Stored data entries
[Start of Attachment]

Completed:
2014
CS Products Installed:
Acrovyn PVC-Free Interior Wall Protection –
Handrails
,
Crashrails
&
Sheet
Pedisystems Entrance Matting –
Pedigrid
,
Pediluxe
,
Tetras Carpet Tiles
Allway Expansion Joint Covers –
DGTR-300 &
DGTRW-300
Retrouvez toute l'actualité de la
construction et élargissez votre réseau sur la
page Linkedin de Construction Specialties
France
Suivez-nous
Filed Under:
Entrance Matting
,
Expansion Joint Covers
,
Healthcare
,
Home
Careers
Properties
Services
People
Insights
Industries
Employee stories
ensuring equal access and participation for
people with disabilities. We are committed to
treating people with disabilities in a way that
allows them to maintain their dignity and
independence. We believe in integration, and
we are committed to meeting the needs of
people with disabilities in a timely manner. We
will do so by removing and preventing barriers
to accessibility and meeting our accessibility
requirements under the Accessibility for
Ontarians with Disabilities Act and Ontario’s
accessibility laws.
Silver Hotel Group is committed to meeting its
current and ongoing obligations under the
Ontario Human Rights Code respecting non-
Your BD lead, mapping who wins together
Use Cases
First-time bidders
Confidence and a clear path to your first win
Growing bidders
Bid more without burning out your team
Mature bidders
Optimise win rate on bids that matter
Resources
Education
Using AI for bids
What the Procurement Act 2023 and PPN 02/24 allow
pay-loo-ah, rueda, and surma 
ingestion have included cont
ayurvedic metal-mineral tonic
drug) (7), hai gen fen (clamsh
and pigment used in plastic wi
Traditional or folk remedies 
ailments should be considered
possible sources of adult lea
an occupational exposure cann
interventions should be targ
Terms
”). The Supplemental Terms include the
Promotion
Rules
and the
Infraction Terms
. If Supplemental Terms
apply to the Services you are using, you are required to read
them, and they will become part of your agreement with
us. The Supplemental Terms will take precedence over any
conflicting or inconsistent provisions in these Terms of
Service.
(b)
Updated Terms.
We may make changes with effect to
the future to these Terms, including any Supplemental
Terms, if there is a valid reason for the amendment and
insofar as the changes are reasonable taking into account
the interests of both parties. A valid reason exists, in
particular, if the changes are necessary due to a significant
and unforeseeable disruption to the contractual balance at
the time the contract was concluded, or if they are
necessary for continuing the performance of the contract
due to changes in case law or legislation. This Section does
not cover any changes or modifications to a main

[End of Attachment]

▶ _WHAT YOU SHOULD DO_
Could you set down each entry above word for word?

▶ _OUTPUT_
Completed:
2014
CS Products Installed:
Acrovyn PVC-Free Interior Wall Protection –
Handrails
,
Crashrails
&
Sheet
Pedisystems Entrance Matting –
Pedigrid
,
Pediluxe
,
Tetras Carpet Tiles
Allway Expansion Joint Covers –
DGTR-300 &
DGTRW-300
Retrouvez toute l'actualité de la
construction et élargissez votre réseau sur la
page Linkedin de Construction Specialties
France
Suivez-nous
Filed Under:
Entrance Matting
,
Expansion Joint Covers
,
Healthcare
,
Home
Careers
Properties
Services
People
Insights
Industries
Employee stories
ensuring equal access and participation for
people with disabilities. We are committed to
treating people with disabilities in a way that
allows them to maintain their dignity and
independence. We believe in integration, and
we are committed to meeting the needs of
people with disabilities in a timely manner. We
will do so by removing and preventing barriers
to accessibility and meeting our accessibility
requirements under the Accessibility for
Ontarians with Disabilities Act and Ontario’s
accessibility laws.
Silver Hotel Group is committed to meeting its
current and ongoing obligations under the
Ontario Human Rights Code respecting non-
Your BD lead, mapping who wins together
Use Cases
First-time bidders
Confidence and a clear path to your first win
Growing bidders
Bid more without burning out your team
Mature bidders
Optimise win rate on bids that matter
Resources
Education
Using AI for bids
What the Procurement Act 2023 and PPN 02/24 allow
pay-loo-ah, rueda, and surma 
ingestion have included cont
ayurvedic metal-mineral tonic
drug) (7), hai gen fen (clamsh
and pigment used in plastic wi
Traditional or folk remedies 
ailments should be considered
possible sources of adult lea
an occupational exposure cann
interventions should be targ
Terms
”). The Supplemental Terms include the
Promotion
Rules
and the
Infraction Terms
. If Supplemental Terms
apply to the Services you are using, you are required to read
them, and they will become part of your agreement with
us. The Supplemental Terms will take precedence over any
conflicting or inconsistent provisions in these Terms of
Service.
(b)
Updated Terms.
We may make changes with effect to
the future to these Terms, including any Supplemental
Terms, if there is a valid reason for the amendment and
insofar as the changes are reasonable taking into account
the interests of both parties. A valid reason exists, in
particular, if the changes are necessary due to a significant
and unforeseeable disruption to the contractual balance at
the time the contract was concluded, or if they are
necessary for continuing the performance of the contract
due to changes in case law or legislation. This Section does
not cover any changes or modifications to a main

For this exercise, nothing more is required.